Your assignment:
Without including any images, please transcribe all the lines below exactly.

Collection entries:
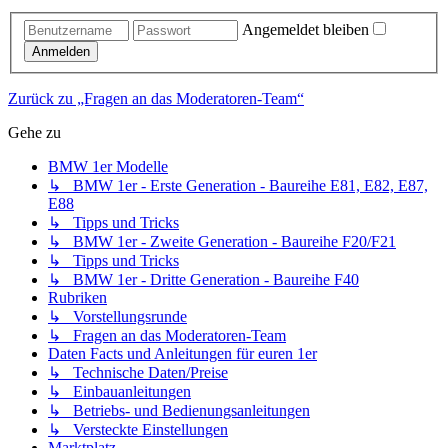
Angemeldet bleiben
Anmelden
Zurück zu „Fragen an das Moderatoren-Team“
Gehe zu
BMW 1er Modelle
↳ BMW 1er - Erste Generation - Baureihe E81, E82, E87,
E88
↳ Tipps und Tricks
↳ BMW 1er - Zweite Generation - Baureihe F20/F21
↳ Tipps und Tricks
↳ BMW 1er - Dritte Generation - Baureihe F40
Rubriken
↳ Vorstellungsrunde
↳ Fragen an das Moderatoren-Team
Daten Facts und Anleitungen für euren 1er
↳ Technische Daten/Preise
↳ Einbauanleitungen
↳ Betriebs- und Bedienungsanleitungen
↳ Versteckte Einstellungen
Marktplatz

Output for this exercise:
Angemeldet bleiben
Anmelden
Zurück zu „Fragen an das Moderatoren-Team“
Gehe zu
BMW 1er Modelle
↳ BMW 1er - Erste Generation - Baureihe E81, E82, E87,
E88
↳ Tipps und Tricks
↳ BMW 1er - Zweite Generation - Baureihe F20/F21
↳ Tipps und Tricks
↳ BMW 1er - Dritte Generation - Baureihe F40
Rubriken
↳ Vorstellungsrunde
↳ Fragen an das Moderatoren-Team
Daten Facts und Anleitungen für euren 1er
↳ Technische Daten/Preise
↳ Einbauanleitungen
↳ Betriebs- und Bedienungsanleitungen
↳ Versteckte Einstellungen
Marktplatz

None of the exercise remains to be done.